Casa Terrades (Casa de les Punxes) (69)

Walking along one of Barcelona’s main avenue – Diagonal – when you come to the crossroads with Rosselló, at number 416 you will find a very unique, almost magical building. Suddenly, as if taken from a medieval fairy tale, you will see a house which looks like half-castle and half modernist palace. It is the famous Casa Terradas, always better known as the “Casa de les Punxes”. 

Designed in 1902 by the famous architect Josep Puig i Cadafalch, who also built the Casa Amatller and the Palau Macaya, the medieval inspiration for the Casa de les Punxes makes it at odds with its current surroundings. 

The building seems to wear witches hats – it has four round towers topped with conical needles – the “punxes” or points – a main tower with a domed roof and numerous galleries and bay windows in the flamboyant Gothic style.

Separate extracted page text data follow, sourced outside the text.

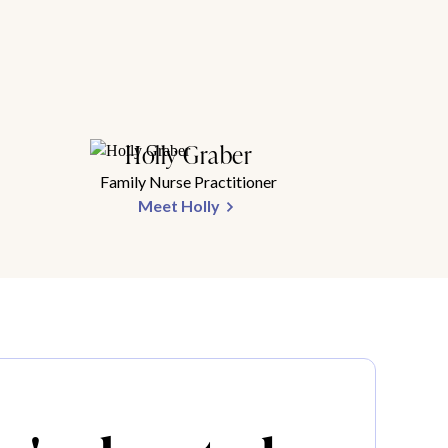
Holly Graber
Family Nurse Practitioner
Meet Holly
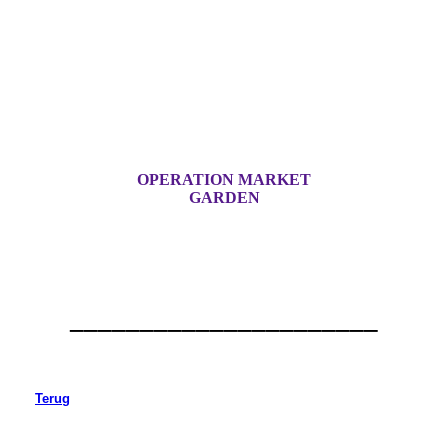
OPERATION MARKET
GARDEN
______________________
Terug
Beek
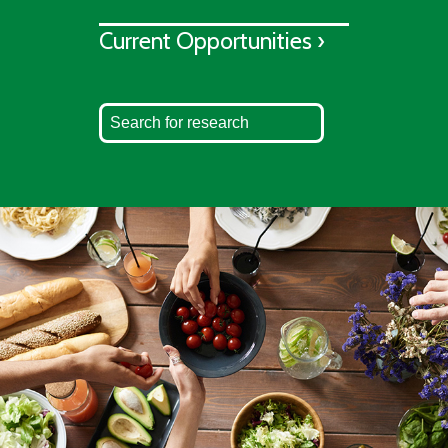
Current Opportunities ›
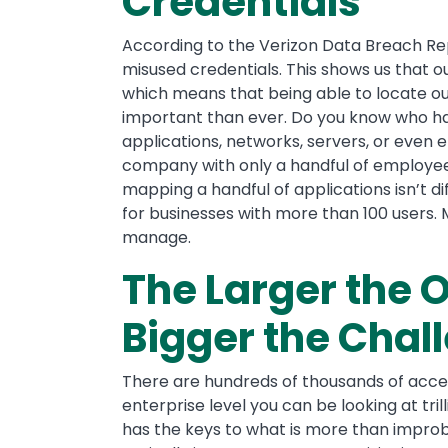
Credentials
According to the Verizon Data Breach Re
misused credentials. This shows us that 
which means that being able to locate o
important than ever. Do you know who has
applications, networks, servers, or even
company with only a handful of employees
mapping a handful of applications isn’t di
for businesses with more than 100 users.
manage.
The Larger the O
Bigger the Chal
There are hundreds of thousands of acces
enterprise level you can be looking at tri
has the keys to what is more than improbab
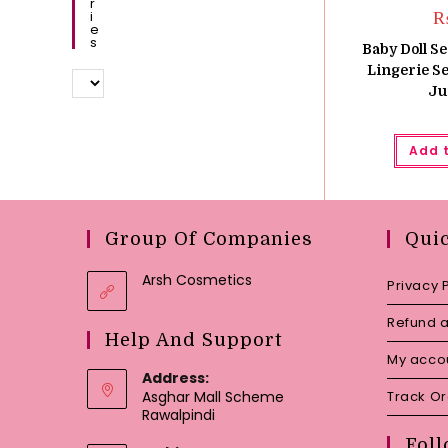
R
I
E
S
Baby Doll Se
Lingerie S
Ju
Add 
Group Of Companies
Qui
Arsh Cosmetics
Privacy 
Refund a
Help And Support
My acco
Address:
Asghar Mall Scheme
Track O
Rawalpindi
Foll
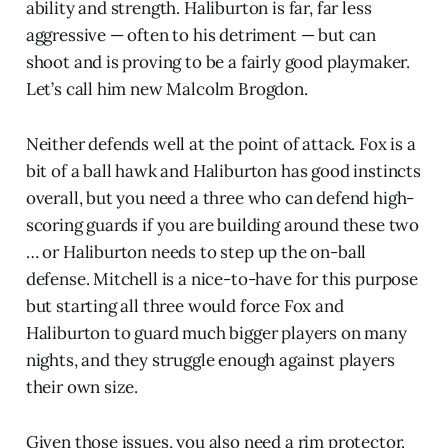
ability and strength. Haliburton is far, far less
aggressive — often to his detriment — but can
shoot and is proving to be a fairly good playmaker.
Let’s call him new Malcolm Brogdon.
Neither defends well at the point of attack. Fox is a
bit of a ball hawk and Haliburton has good instincts
overall, but you need a three who can defend high-
scoring guards if you are building around these two
… or Haliburton needs to step up the on-ball
defense. Mitchell is a nice-to-have for this purpose
but starting all three would force Fox and
Haliburton to guard much bigger players on many
nights, and they struggle enough against players
their own size.
Given those issues, you also need a rim protector.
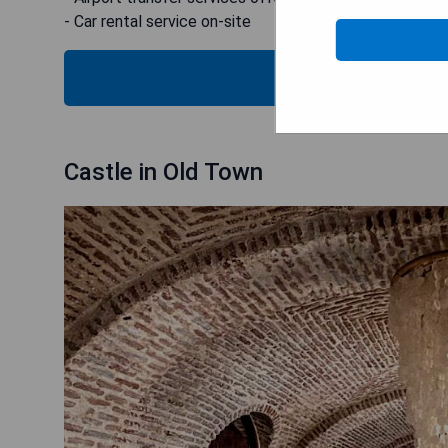
- Car rental service on-site
CHECK
Castle in Old Town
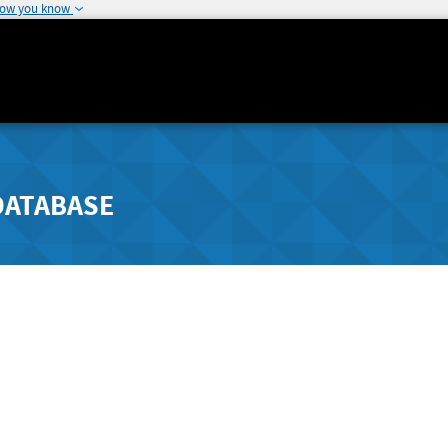
how you know
DATABASE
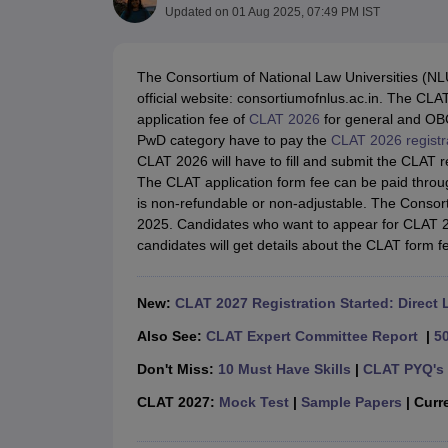
Lawyer
Corporate Lawyer
Criminal Lawyer
Civil Lawyer
Family Lawyer
Im
Updated on
01 Aug 2025, 07:49 PM IST
CLAT College Predictor
MHCET Law College Predictor (3 & 5 Years LL
CLAT E-books and Sample Papers
TS Lawcet E-books and Sample Pa
Engineering
The Consortium of National Law Universities (NLU
Medicine and Allied Science
official website: consortiumofnlus.ac.in. The CL
University
application fee of
CLAT 2026
for general and OBC
Animation and Design
PwD category have to pay the
CLAT 2026 registr
Management and Business Administration
CLAT 2026 will have to fill and submit the CLAT 
School
The CLAT application form fee can be paid thro
Competition
is non-refundable or non-adjustable. The Conso
Hospitality
2025. Candidates who want to appear for CLAT 202
Finance
candidates will get details about the CLAT form 
Pharmacy
Study Abroad
News
New:
CLAT 2027 Registration Started: Direct 
Also See:
CLAT Expert Committee Report
|
5
Don't Miss:
10 Must Have Skills
|
CLAT PYQ's 
CLAT 2027:
Mock Test
|
Sample Papers
| Curre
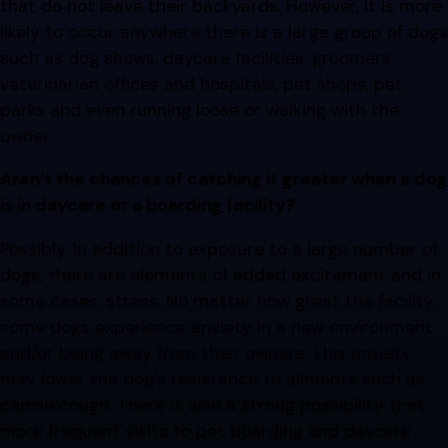
that do not leave their backyards. However, it is more
likely to occur anywhere there is a large group of dogs
such as dog shows, daycare facilities, groomers,
veterinarian offices and hospitals, pet shops, pet
parks and even running loose or walking with the
owner.
Aren’t the chances of catching it greater when a dog
is in daycare or a boarding facility?
Possibly. In addition to exposure to a large number of
dogs, there are elements of added excitement and in
some cases, stress. No matter how great the facility,
some dogs experience anxiety in a new environment
and/or being away from their owners. This anxiety
may lower the dog’s resistance to ailments such as
canine cough. There is also a strong possibility that
more frequent visits to pet boarding and daycare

It is made up three different houses of apartments even though it appears to be a single block. On the spectacular red brick façade (except the ground floor where is it made of stone) the ironwork, balconies and ceramic panels with patriotic motifs are outstanding. The biggest and most well known is the one which represents Saint George with the inscription “Patron Saint of Catalonia, give us back our freedom” This was a provocation for the time, and has fortunately resisted the passing of time and the wars. It has to be said that due to the political situation at the time he worked and his great involvement in politics Puig i Cadafalch was exiled to Paris in 1936, the year that the Spanish Civil War began. When it ended in 1939 the dictatorship government did not allow him to return to work in Spain. He did not come back until 1942, when he carried out some projects which often had to be singed by other architects in order to be approved. 

On another of the panels you can see a huge sun dial.

Some of the artists working with Puig i Cadafalch were: Alfons Juyol who made the stone sculptures, Eudald Amigo for the stained glass, Enric Monserda who designed the interior decoration and Manuel Ballarín who made the wrought ironwork. 

Even though today it is a private building and cannot be visited, it is worth at least going to see it from the outside.